-- TASK REQUIREMENTS --
In the data below, the answer is the run of lines from the line containing "<instances>...</instances> (empty list" through the line containing "Answer in <instances>...</instances>.", both included; print it exactly and nothing else.

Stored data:
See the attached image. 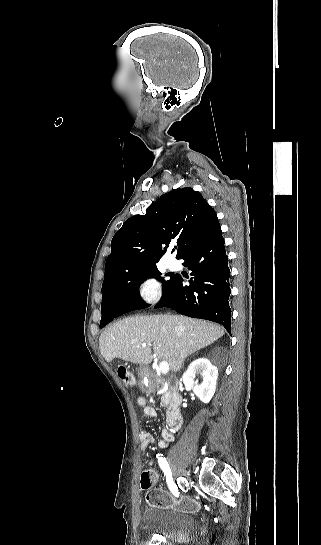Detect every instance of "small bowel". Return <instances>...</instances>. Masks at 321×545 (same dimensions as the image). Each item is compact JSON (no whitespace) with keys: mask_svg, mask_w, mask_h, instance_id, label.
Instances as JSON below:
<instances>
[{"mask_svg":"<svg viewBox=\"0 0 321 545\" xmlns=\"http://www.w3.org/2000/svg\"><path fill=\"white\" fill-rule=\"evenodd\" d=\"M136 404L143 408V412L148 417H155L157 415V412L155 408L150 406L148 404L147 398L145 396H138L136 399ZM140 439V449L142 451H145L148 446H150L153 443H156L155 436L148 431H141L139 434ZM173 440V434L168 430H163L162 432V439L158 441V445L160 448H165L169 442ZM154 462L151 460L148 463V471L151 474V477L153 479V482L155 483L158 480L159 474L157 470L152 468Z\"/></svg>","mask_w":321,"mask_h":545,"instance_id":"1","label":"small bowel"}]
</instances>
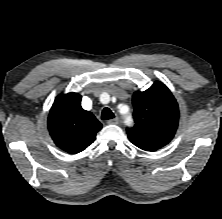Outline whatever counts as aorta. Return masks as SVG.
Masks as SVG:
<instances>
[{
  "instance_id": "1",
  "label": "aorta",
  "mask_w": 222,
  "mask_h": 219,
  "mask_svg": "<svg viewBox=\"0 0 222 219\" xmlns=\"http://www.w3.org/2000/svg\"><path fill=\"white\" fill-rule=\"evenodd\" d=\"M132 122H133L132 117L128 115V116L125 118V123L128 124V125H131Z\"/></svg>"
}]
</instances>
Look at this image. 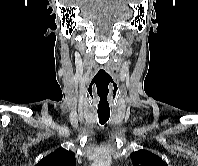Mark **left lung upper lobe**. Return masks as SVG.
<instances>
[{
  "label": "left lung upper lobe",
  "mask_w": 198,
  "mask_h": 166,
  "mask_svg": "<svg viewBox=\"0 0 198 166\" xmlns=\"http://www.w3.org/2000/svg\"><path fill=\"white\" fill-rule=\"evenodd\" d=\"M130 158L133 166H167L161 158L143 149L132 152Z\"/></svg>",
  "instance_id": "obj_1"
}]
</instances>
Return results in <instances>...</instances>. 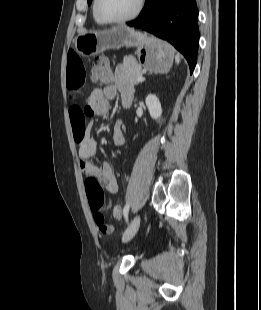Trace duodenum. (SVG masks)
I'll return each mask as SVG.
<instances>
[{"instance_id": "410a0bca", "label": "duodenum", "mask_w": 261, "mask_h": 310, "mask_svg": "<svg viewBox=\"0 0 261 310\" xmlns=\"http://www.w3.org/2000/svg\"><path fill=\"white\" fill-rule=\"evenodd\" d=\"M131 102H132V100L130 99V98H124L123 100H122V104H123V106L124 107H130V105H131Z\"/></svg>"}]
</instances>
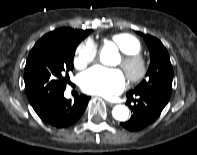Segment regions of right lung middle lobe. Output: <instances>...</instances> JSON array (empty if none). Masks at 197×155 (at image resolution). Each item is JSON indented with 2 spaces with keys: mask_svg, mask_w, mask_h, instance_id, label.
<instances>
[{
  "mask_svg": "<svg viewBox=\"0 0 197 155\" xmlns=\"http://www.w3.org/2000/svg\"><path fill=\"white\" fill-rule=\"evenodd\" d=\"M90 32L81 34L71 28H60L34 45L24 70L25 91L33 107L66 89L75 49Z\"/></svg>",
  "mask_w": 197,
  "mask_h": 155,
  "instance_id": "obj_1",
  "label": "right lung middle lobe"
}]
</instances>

==

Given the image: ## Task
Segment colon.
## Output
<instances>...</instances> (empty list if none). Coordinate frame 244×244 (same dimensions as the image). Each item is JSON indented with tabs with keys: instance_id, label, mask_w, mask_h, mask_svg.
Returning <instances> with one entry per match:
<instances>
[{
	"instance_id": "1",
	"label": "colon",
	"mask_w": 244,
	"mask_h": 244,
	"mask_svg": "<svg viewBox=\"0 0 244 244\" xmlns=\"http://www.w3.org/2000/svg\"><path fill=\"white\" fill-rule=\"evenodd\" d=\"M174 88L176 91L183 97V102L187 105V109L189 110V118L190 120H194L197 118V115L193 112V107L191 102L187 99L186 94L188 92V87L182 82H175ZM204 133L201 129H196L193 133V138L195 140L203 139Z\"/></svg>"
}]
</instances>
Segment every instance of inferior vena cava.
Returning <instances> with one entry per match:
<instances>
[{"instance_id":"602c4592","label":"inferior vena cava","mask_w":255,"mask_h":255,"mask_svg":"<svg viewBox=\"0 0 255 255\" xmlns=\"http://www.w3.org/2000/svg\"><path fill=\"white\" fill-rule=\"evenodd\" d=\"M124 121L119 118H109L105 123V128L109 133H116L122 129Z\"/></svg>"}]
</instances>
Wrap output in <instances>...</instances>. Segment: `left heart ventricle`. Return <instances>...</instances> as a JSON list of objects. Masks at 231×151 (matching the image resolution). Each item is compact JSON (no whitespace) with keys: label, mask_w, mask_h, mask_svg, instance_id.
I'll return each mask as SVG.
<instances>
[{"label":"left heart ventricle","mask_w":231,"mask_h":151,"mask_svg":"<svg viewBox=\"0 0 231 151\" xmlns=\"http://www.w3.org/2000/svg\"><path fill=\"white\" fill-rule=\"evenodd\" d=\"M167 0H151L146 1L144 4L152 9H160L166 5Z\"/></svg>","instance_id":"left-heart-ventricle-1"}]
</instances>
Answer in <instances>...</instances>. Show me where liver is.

-- RESULT OF THE TASK --
<instances>...</instances> (empty list if none). Coordinate frame 244×244 (same dimensions as the image). Each item is JSON indented with tabs with keys: instance_id, label, mask_w, mask_h, mask_svg.
Returning <instances> with one entry per match:
<instances>
[{
	"instance_id": "1",
	"label": "colon",
	"mask_w": 244,
	"mask_h": 244,
	"mask_svg": "<svg viewBox=\"0 0 244 244\" xmlns=\"http://www.w3.org/2000/svg\"><path fill=\"white\" fill-rule=\"evenodd\" d=\"M174 88L176 91L183 97V102L187 105V109L189 110V118L190 120H194L197 118V115L193 112V107L191 102L187 99L186 94L188 92V87L182 82H175ZM204 133L201 129H196L193 133V138L195 140L203 139Z\"/></svg>"
}]
</instances>
Segment every instance of inferior vena cava.
Returning <instances> with one entry per match:
<instances>
[{"instance_id":"602c4592","label":"inferior vena cava","mask_w":255,"mask_h":255,"mask_svg":"<svg viewBox=\"0 0 255 255\" xmlns=\"http://www.w3.org/2000/svg\"><path fill=\"white\" fill-rule=\"evenodd\" d=\"M124 121L119 118H109L105 123V128L109 133H116L122 129Z\"/></svg>"}]
</instances>
Wrap output in <instances>...</instances>. Segment: `left heart ventricle`. Return <instances>...</instances> as a JSON list of objects. Masks at 231×151 (matching the image resolution). Each item is compact JSON (no whitespace) with keys: label, mask_w, mask_h, mask_svg, instance_id.
I'll return each mask as SVG.
<instances>
[{"label":"left heart ventricle","mask_w":231,"mask_h":151,"mask_svg":"<svg viewBox=\"0 0 231 151\" xmlns=\"http://www.w3.org/2000/svg\"><path fill=\"white\" fill-rule=\"evenodd\" d=\"M167 0H151L146 1L144 4L152 9H160L166 5Z\"/></svg>","instance_id":"left-heart-ventricle-1"}]
</instances>
Answer in <instances>...</instances>. Show me where liver is.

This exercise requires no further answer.